FlashAttention: Fast and Memory-Efficient Exact Attention with IO-Awareness

Dao et al., arXiv:2205.14135

Paper Abstract

Transformers are slow and memory-hungry on long sequences, since the time and memory complexity of self-attention are quadratic in sequence length. Approximate attention methods have attempted to address this problem by trading off model quality to reduce the compute complexity, but often do not achieve wall-clock speedup. We argue that a missing principle is making attention algorithms IO-aware—accounting for reads and writes between levels of GPU memory. We propose FlashAttention, an IO-aware exact attention algorithm that uses tiling to reduce the number of memory reads/writes between GPU high bandwidth memory (HBM) and GPU on-chip SRAM. We analyze the IO complexity of FlashAttention, showing that it requires fewer HBM accesses than standard attention, and is optimal for a range of SRAM sizes. We also extend FlashAttention to block-sparse attention, yielding an approximate attention algorithm that is faster than any existing approximate attention method. FlashAttention trains Transformers faster than existing baselines: 15% end-to-end wall-clock speedup on BERT-large (seq. length 512) compared to the MLPerf 1.1 training speed record, 3× speedup on GPT-2 (seq. length 1K), and 2.4× speedup on long-range arena (seq. length 1K-4K). FlashAttention and block-sparse FlashAttention enable longer context in Transformers, yielding higher quality models (0.7 better perplexity on GPT-2 and 6.4 points of lift on long-document classification) and entirely new capabilities: the first Transformers to achieve better-than-chance performance on the Path-X challenge (seq. length 16K, 61.4% accuracy) and Path-256 (seq. length 64K, 63.1% accuracy).

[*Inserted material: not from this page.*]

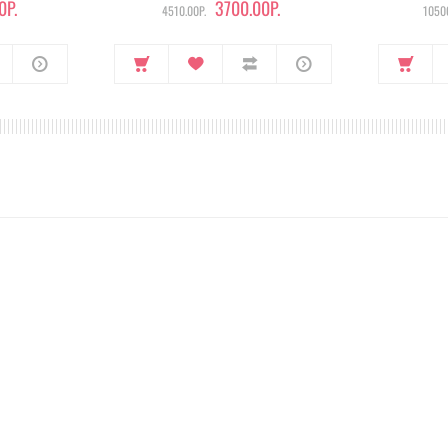
0Р.
3700.00Р.
4510.00Р.
10500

Attention hurts on long sequences

Self-attention costs \(O(L^2)\) in time and memory in sequence length \(L\): the attention matrix materializes the pairwise interactions.
FlashAttention’s thesis: the real bottleneck on modern GPUs is often not FLOPs but memory traffic between slow HBM (high bandwidth memory, off-chip) and fast on-chip SRAM—so algorithms should be IO-aware: count reads/writes across the memory hierarchy, not just arithmetic.

Approximate attention

Many approximate methods (sparse, low-rank, combinations) cut asymptotic compute toward linear / near-linear in \(L\).
But many still don’t show wall-clock speedups vs standard attention and haven’t been widely adopted.
One reason: they optimize FLOP counts, which don’t track real runtime when the kernel is memory-bound; they underweight IO and memory-access overhead.
This paper: make attention IO-aware—explicitly account for traffic between fast on-chip SRAM and slower HBM.

GPUs are often memory-bound

Compute has scaled faster than memory bandwidth; many Transformer ops are limited by moving data, not by arithmetic.
IO-aware algorithms matter in other domains too (joins, imaging, classical LA), but PyTorch / TensorFlow abstractions usually don’t expose fine-grained control over memory access patterns—hence a custom CUDA implementation for FlashAttention.

What FlashAttention targets

Compute exact attention (same outputs as the naive formulation) with far fewer round-trips to HBM.
Main goal: avoid materializing the full attention matrix in HBM (both for reads and writes).

That forces two technical problems:

Softmax without seeing the full input at once — you can’t load the entire score matrix into SRAM.
Backward without storing the large intermediate attention matrix in HBM for the backward pass.

Their technique

Softmax / tiling

Restructure attention: tile the problem—split tensors into blocks and make multiple passes over blocks, incrementally completing the softmax normalization (online softmax / blocked reduction).

Backward / recomputation

In the forward pass, store the softmax normalization statistics (what you need to reconstruct local pieces).
On the backward pass, recompute attention-related values on-chip from those statistics instead of reading a huge attention matrix back from HBM (recompute can be cheaper than HBM traffic).

Implementation

CUDA implementation for fine-grained memory control and to fuse the attention steps into one (or few) kernels.
Even with extra FLOPs from recomputation, the method can be faster (fewer slow-memory round-trips) and use \(O(L)\) memory in sequence length for the attention block vs materializing \(O(L^2)\) in HBM.